TASK DATA -
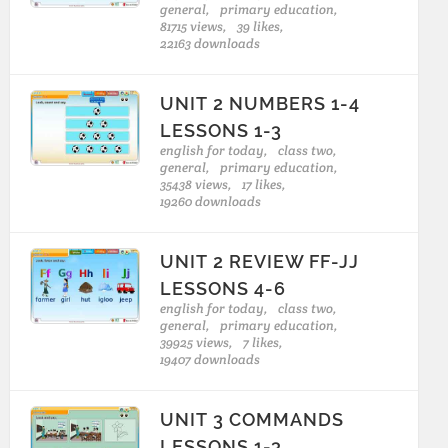
general,
primary education,
81715 views,
39 likes,
22163 downloads
UNIT 2 NUMBERS 1-4
LESSONS 1-3
english for today,
class two,
general,
primary education,
35438 views,
17 likes,
19260 downloads
UNIT 2 REVIEW FF-JJ
LESSONS 4-6
english for today,
class two,
general,
primary education,
39925 views,
7 likes,
19407 downloads
UNIT 3 COMMANDS
LESSONS 1-3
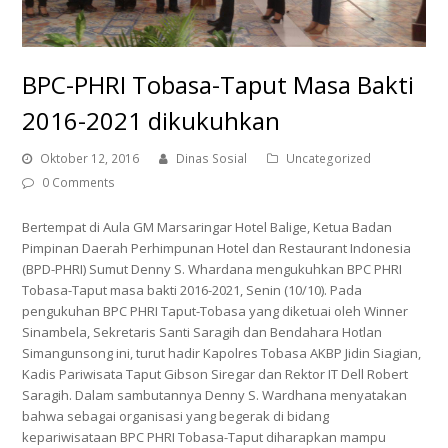
BPC-PHRI Tobasa-Taput Masa Bakti
2016-2021 dikukuhkan
Oktober 12, 2016
Dinas Sosial
Uncategorized
0 Comments
Bertempat di Aula GM Marsaringar Hotel Balige, Ketua Badan
Pimpinan Daerah Perhimpunan Hotel dan Restaurant Indonesia
(BPD-PHRI) Sumut Denny S. Whardana mengukuhkan BPC PHRI
Tobasa-Taput masa bakti 2016-2021, Senin (10/10). Pada
pengukuhan BPC PHRI Taput-Tobasa yang diketuai oleh Winner
Sinambela, Sekretaris Santi Saragih dan Bendahara Hotlan
Simangunsong ini, turut hadir Kapolres Tobasa AKBP Jidin Siagian,
Kadis Pariwisata Taput Gibson Siregar dan Rektor IT Dell Robert
Saragih. Dalam sambutannya Denny S. Wardhana menyatakan
bahwa sebagai organisasi yang begerak di bidang
kepariwisataan BPC PHRI Tobasa-Taput diharapkan mampu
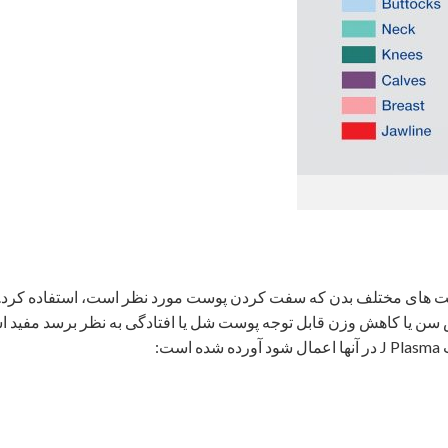
J ) ​​را می توان در قسمت های مختلف بدن که سفت کردن پوست مورد نظر است، استفاده کرد.
سن یا کاهش وزن قابل توجه پوست شل یا افتادگی به نظر برسد مفید 
ت:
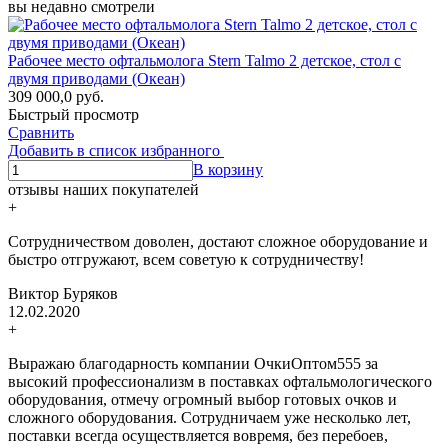
вы недавно смотрели
Рабочее место офтальмолога Stern Talmo 2 детское, стол с
двумя приводами (Океан)
309 000,0
р
уб.
Быстрый просмотр
Сравнить
Добавить в список избранного
В корзину
отзывы наших покупателей
+
Сотрудничеством доволен, достают сложное оборудование и
быстро отгружают, всем советую к сотрудничеству!
Виктор Буряков
12.02.2020
+
Выражаю благодарность компании ОчкиОптом555 за
высокий профессионализм в поставках офтальмологического
оборудования, отмечу огромный выбор готовых очков и
сложного оборудования. Сотрудничаем уже несколько лет,
поставки всегда осуществляется вовремя, без перебоев,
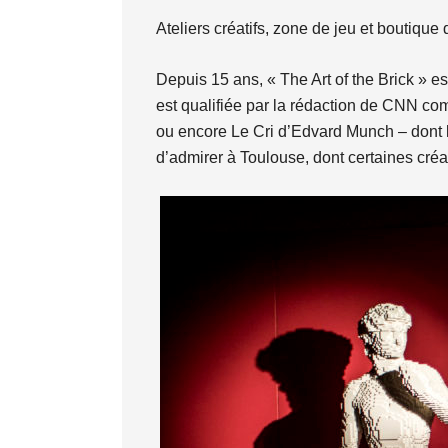
Ateliers créatifs, zone de jeu et boutiqu
Depuis 15 ans, « The Art of the Brick » e
est qualifiée par la rédaction de CNN co
ou encore Le Cri d’Edvard Munch – dont l
d’admirer à Toulouse, dont certaines créat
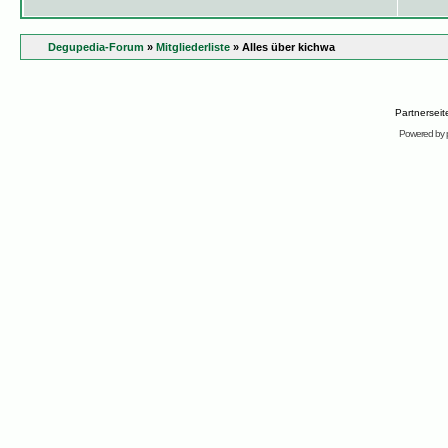
Degupedia-Forum
»
Mitgliederliste
» Alles über kichwa
Partnersei
Powered by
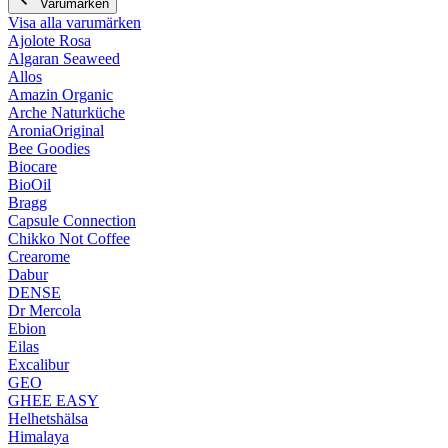
Varumärken
Visa alla varumärken
Ajolote Rosa
Algaran Seaweed
Allos
Amazin Organic
Arche Naturküche
AroniaOriginal
Bee Goodies
Biocare
BioOil
Bragg
Capsule Connection
Chikko Not Coffee
Crearome
Dabur
DENSE
Dr Mercola
Ebion
Eilas
Excalibur
GEO
GHEE EASY
Helhetshälsa
Himalaya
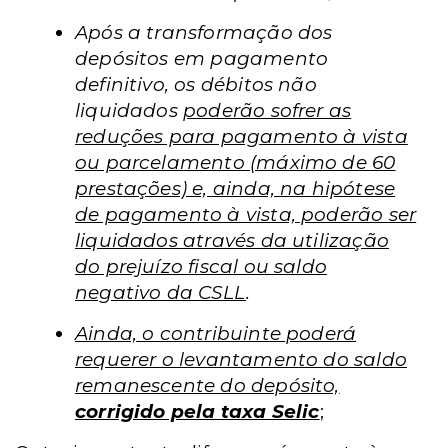
Após a transformação dos
depósitos em pagamento
definitivo, os débitos não
liquidados
poderão sofrer as
reduções para pagamento à vista
ou parcelamento (máximo de 60
prestações) e, ainda, na hipótese
de pagamento à vista, poderão ser
liquidados através da utilização
do prejuízo fiscal ou saldo
negativo da CSLL
.
Ainda, o contribuinte poderá
requerer o levantamento do saldo
remanescente do depósito,
corrigido pela taxa Selic
;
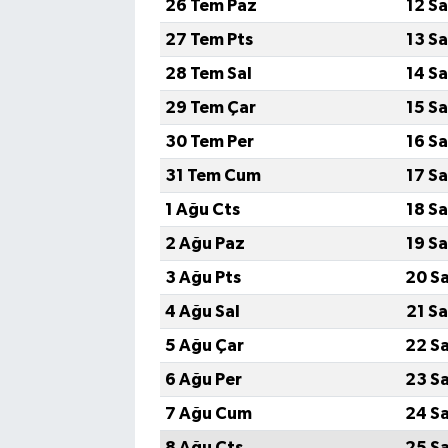
26 Tem Paz
12 S
27 Tem Pts
13 S
28 Tem Sal
14 S
29 Tem Çar
15 S
30 Tem Per
16 S
31 Tem Cum
17 S
1 Ağu Cts
18 S
2 Ağu Paz
19 S
3 Ağu Pts
20 S
4 Ağu Sal
21 S
5 Ağu Çar
22 S
6 Ağu Per
23 S
7 Ağu Cum
24 S
8 Ağu Cts
25 S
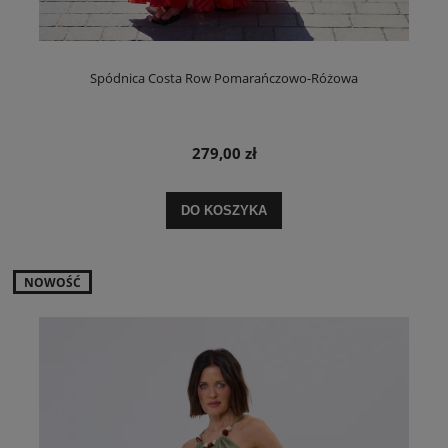
Spódnica Costa Row Pomarańczowo-Różowa
279,00 zł
DO KOSZYKA
NOWOŚĆ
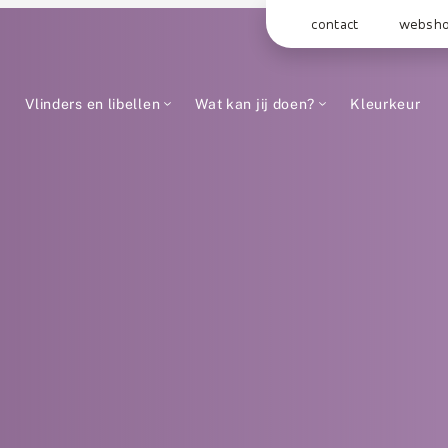
contact
websh
Vlinders en libellen
Wat kan jij doen?
Kleurkeur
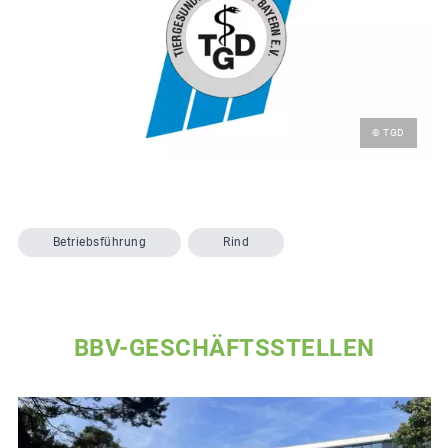
© TGD
Betriebsführung
Rind
BBV-GESCHÄFTSSTELLEN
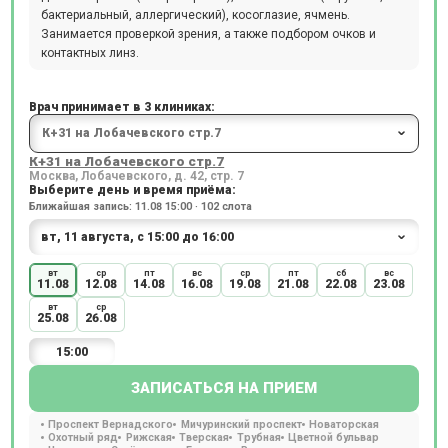
бактериальный, аллергический), косоглазие, ячмень.
Занимается проверкой зрения, а также подбором очков и
контактных линз.
Врач принимает в 3 клиниках:
К+31 на Лобачевского стр.7
Москва, Лобачевского, д. 42, стр. 7
Выберите день и время приёма:
Ближайшая запись: 11.08 15:00 · 102 слота
вт
ср
пт
вс
ср
пт
сб
вс
11.08
12.08
14.08
16.08
19.08
21.08
22.08
23.08
вт
ср
25.08
26.08
15:00
ЗАПИСАТЬСЯ НА ПРИЕМ
Проспект Вернадского
Мичуринский проспект
Новаторская
Охотный ряд
Рижская
Тверская
Трубная
Цветной бульвар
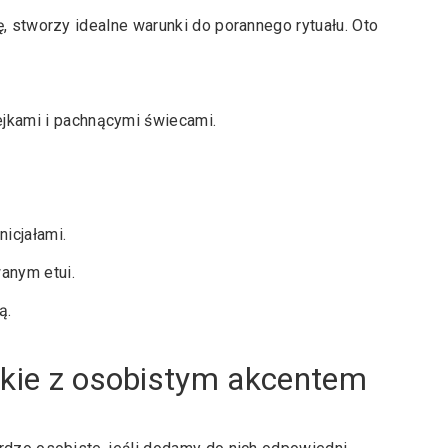
, stworzy idealne warunki do porannego rytuału. Oto
ejkami i pachnącymi świecami.
icjałami.
anym etui.
ą.
ckie z osobistym akcentem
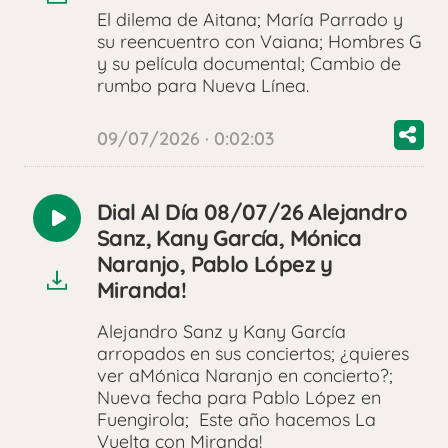
El dilema de Aitana; María Parrado y
su reencuentro con Vaiana; Hombres G
y su película documental; Cambio de
rumbo para Nueva Línea.
09/07/2026 · 0:02:03
Dial Al Día 08/07/26 Alejandro
Reproducir
Sanz, Kany García, Mónica
audio
Naranjo, Pablo López y
Miranda!
Alejandro Sanz y Kany García
arropados en sus conciertos; ¿quieres
ver aMónica Naranjo en concierto?;
Nueva fecha para Pablo López en
Fuengirola; Este año hacemos La
Vuelta con Miranda!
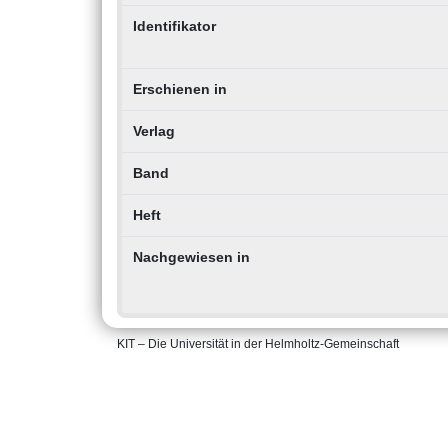
Identifikator
Erschienen in
Verlag
Band
Heft
Nachgewiesen in
KIT – Die Universität in der Helmholtz-Gemeinschaft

WHAT THE TASK ASKS - Within the listing above, extract exactly the lines that run from the one containing "19407 downloads" through the one containing "prestações) e, ainda, na hipótese", excluding any pictures.

OUTPUT OF THE TASK -
19407 downloads
UNIT 3 COMMANDS
LESSONS 1-3
BPC-PHRI Tobasa-Taput Masa Bakti
2016-2021 dikukuhkan
Oktober 12, 2016
Dinas Sosial
Uncategorized
0 Comments
Bertempat di Aula GM Marsaringar Hotel Balige, Ketua Badan
Pimpinan Daerah Perhimpunan Hotel dan Restaurant Indonesia
(BPD-PHRI) Sumut Denny S. Whardana mengukuhkan BPC PHRI
Tobasa-Taput masa bakti 2016-2021, Senin (10/10). Pada
pengukuhan BPC PHRI Taput-Tobasa yang diketuai oleh Winner
Sinambela, Sekretaris Santi Saragih dan Bendahara Hotlan
Simangunsong ini, turut hadir Kapolres Tobasa AKBP Jidin Siagian,
Kadis Pariwisata Taput Gibson Siregar dan Rektor IT Dell Robert
Saragih. Dalam sambutannya Denny S. Wardhana menyatakan
bahwa sebagai organisasi yang begerak di bidang
kepariwisataan BPC PHRI Tobasa-Taput diharapkan mampu
J ) ​​را می توان در قسمت های مختلف بدن که سفت کردن پوست مورد نظر است، استفاده کرد.
سن یا کاهش وزن قابل توجه پوست شل یا افتادگی به نظر برسد مفید 
ت:
вы недавно смотрели
Рабочее место офтальмолога Stern Talmo 2 детское, стол с
двумя приводами (Океан)
309 000,0
р
уб.
Быстрый просмотр
Сравнить
Добавить в список избранного
В корзину
отзывы наших покупателей
+
Сотрудничеством доволен, достают сложное оборудование и
быстро отгружают, всем советую к сотрудничеству!
Виктор Буряков
12.02.2020
+
Выражаю благодарность компании ОчкиОптом555 за
высокий профессионализм в поставках офтальмологического
оборудования, отмечу огромный выбор готовых очков и
сложного оборудования. Сотрудничаем уже несколько лет,
поставки всегда осуществляется вовремя, без перебоев,
Ateliers créatifs, zone de jeu et boutiqu
Depuis 15 ans, « The Art of the Brick » e
est qualifiée par la rédaction de CNN co
ou encore Le Cri d’Edvard Munch – dont l
d’admirer à Toulouse, dont certaines créat
Degupedia-Forum
»
Mitgliederliste
» Alles über kichwa
Partnersei
Powered by
Varumärken
Visa alla varumärken
Ajolote Rosa
Algaran Seaweed
Allos
Amazin Organic
Arche Naturküche
AroniaOriginal
Bee Goodies
Biocare
BioOil
Bragg
Capsule Connection
Chikko Not Coffee
Crearome
Dabur
DENSE
Dr Mercola
Ebion
Eilas
Excalibur
GEO
GHEE EASY
Helhetshälsa
Himalaya
Após a transformação dos
depósitos em pagamento
definitivo, os débitos não
liquidados
poderão sofrer as
reduções para pagamento à vista
ou parcelamento (máximo de 60
prestações) e, ainda, na hipótese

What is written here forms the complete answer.